There at least seem simple solutions for the first few of the functional requirements suggested above.

I hope the content/record providers have requested this support as well, as I find many dates that have been so-to-speak "hacked" into indexed records. More and more I am finding this to be the case with double-dates; entries like "22: 12m: 1675," too.

stoicflame commented 10 years ago

Hi Gene.

What is the status and/or have you implemented support for quarterly dates?

Yes, I think that's an example of an approximate date range.

What is the status and/or have you implemented support four double dates?

Can you elaborate? What's a "double date"? Apologies for my ignorance...

have you implemented support for partial dates?

So for cases like this, there exists an "original" field on the date (just text) where the date can be input as stated on the record. The "formal" date would be either omitted or broadly scoped (e.g. sometime generally between x and y).

support for what I'll call an "uninterpreted date?"

Again, uninterpreted implies that there's text in the original place, but it hasn't been "interpreted" into a "formal" date yet.

expanding the terminology for approximated dates?

So my feeling is that this kind of vocabulary belongs on the conclusion that contains the date. So the confidence of the "birth" (or whatever) is low (or medium or high or whatever) and has a date of "about 6 June 1875" (or "before 6 June 1875" or whatever).

I hope the content/record providers have requested this support as well

Well, to tell the truth, they haven't. At least not to my knowledge. If there is demand from industry, I personally haven't perceived it.

GeneJ commented 10 years ago

Most helpful link, Ryan, Thank you. I probably got the message when I read, "Dates MUST be specified using the proleptic Gregorian calendar."

I at least suspect it is the conversion from alternate calendars (or date styles) to the Gregorian that becomes the functional issue. Experts may not have issues with these conversions, but others do, especially those getting started.

Link below is to some transcribed and digitized published early vital records from Salem, Mass. http://ma-vitalrecords.org/MA/Essex/Salem/aBirthsB.shtml

(a) Third entry on the page is a "double date" example.

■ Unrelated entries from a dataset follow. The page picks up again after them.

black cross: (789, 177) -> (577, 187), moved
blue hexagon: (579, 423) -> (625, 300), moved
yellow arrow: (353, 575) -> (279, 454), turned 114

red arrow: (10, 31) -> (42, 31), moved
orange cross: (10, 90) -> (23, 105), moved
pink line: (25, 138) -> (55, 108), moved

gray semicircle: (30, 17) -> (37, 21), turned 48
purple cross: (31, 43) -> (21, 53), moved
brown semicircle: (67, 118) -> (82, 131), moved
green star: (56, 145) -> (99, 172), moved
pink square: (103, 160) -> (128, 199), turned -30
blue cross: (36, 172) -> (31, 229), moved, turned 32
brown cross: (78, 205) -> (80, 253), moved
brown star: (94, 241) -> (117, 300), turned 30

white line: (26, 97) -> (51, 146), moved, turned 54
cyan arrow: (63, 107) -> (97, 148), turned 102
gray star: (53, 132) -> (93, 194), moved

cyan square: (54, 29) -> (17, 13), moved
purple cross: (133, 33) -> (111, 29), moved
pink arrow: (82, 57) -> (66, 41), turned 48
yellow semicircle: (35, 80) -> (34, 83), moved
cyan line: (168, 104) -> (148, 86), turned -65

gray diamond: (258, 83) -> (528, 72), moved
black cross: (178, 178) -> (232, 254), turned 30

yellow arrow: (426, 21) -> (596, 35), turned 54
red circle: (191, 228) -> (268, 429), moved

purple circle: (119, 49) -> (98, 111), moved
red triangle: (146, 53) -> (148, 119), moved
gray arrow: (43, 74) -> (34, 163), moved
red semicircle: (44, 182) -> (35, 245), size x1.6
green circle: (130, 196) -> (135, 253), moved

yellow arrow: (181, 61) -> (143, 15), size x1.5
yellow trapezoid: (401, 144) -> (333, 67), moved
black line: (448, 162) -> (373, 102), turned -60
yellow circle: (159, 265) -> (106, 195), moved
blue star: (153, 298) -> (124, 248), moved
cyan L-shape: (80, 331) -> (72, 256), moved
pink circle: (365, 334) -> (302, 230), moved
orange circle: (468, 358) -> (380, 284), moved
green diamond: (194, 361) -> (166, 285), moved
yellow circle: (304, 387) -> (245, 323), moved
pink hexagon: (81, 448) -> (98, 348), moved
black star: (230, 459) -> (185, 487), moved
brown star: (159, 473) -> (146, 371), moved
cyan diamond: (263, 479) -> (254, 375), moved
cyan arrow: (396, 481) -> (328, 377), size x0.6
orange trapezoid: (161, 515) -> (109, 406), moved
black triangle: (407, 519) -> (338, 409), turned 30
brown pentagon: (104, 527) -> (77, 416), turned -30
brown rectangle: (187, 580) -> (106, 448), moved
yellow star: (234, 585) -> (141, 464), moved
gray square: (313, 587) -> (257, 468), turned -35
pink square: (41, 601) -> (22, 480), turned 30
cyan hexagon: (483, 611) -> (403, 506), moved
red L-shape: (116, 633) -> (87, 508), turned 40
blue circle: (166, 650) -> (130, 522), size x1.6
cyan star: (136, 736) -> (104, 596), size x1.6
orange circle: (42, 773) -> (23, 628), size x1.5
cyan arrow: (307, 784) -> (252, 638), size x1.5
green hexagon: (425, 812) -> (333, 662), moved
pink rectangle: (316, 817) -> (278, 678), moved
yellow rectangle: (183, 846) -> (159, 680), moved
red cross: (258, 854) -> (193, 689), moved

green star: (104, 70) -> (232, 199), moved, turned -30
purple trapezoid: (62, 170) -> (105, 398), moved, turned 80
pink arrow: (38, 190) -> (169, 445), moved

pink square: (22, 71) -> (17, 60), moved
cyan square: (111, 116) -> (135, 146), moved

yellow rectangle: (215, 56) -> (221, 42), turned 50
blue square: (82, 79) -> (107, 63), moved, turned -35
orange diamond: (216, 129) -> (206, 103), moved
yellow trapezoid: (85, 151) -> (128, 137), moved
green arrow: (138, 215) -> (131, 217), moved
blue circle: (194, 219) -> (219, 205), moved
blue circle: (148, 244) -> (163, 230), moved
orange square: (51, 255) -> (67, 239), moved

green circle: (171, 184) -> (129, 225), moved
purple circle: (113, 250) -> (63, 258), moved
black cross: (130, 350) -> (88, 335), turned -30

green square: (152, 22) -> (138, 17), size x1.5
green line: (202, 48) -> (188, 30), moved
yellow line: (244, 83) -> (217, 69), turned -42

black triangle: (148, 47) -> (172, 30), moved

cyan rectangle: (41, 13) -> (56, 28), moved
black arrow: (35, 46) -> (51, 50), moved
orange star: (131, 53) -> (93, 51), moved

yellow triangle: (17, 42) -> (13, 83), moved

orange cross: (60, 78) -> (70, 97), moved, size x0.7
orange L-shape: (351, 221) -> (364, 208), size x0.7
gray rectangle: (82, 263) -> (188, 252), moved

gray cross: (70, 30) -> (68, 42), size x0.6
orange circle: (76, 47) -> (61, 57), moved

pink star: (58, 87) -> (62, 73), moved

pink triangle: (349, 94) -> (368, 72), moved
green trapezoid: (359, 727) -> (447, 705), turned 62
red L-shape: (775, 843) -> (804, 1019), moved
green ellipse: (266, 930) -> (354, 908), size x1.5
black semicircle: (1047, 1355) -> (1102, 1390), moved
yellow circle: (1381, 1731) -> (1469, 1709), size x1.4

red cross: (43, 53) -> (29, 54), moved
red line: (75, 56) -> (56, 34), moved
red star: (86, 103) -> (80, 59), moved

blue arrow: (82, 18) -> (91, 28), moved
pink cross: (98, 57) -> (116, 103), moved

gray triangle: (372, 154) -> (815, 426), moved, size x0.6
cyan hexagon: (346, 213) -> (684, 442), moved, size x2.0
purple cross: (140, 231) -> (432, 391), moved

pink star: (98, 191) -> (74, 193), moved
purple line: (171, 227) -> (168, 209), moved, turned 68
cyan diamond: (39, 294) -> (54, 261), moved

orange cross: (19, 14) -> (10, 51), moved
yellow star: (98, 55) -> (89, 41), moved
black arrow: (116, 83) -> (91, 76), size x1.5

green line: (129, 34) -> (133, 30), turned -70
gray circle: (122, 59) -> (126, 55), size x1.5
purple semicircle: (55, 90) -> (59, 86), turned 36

Double dates appear in records or compilations of same about events occurring prior to the conversion from Julian to Gregorian. In the example, dear old Mary was born before the conversion. The clerk who created these records entered her birth as "Mar. 7, 1676-7." That date might be seen also written "Mar. 7, 1676/7." I find a reasonable number of dates like this indexed erroneously, as "07 March 1676," would be in this case.

(b) Fourth entry on the page is an "old style date." Bouncing baby Ruth Babadge, was born "21: 1m: 1663." I'm finding a reasonable number of "old style dates" indexed erroneously, as "21 January 1663" would be for this entry.

Other thoughts on this, but having read the associated information (thank you, again), I'll just hope a refinement comes in someday so that the 'puter is doing a little more of the work for us, but still consistently across products and services.

stoicflame commented 10 years ago

I at least suspect it is the conversion from alternate calendars (or date styles) to the Gregorian that becomes the functional issue.

Maybe so.

Experts may not have issues with these conversions, but others do, especially those getting started.

Indeed. So it's up to the experts to make sure conversion happens correctly so the data can be exchanged accurately.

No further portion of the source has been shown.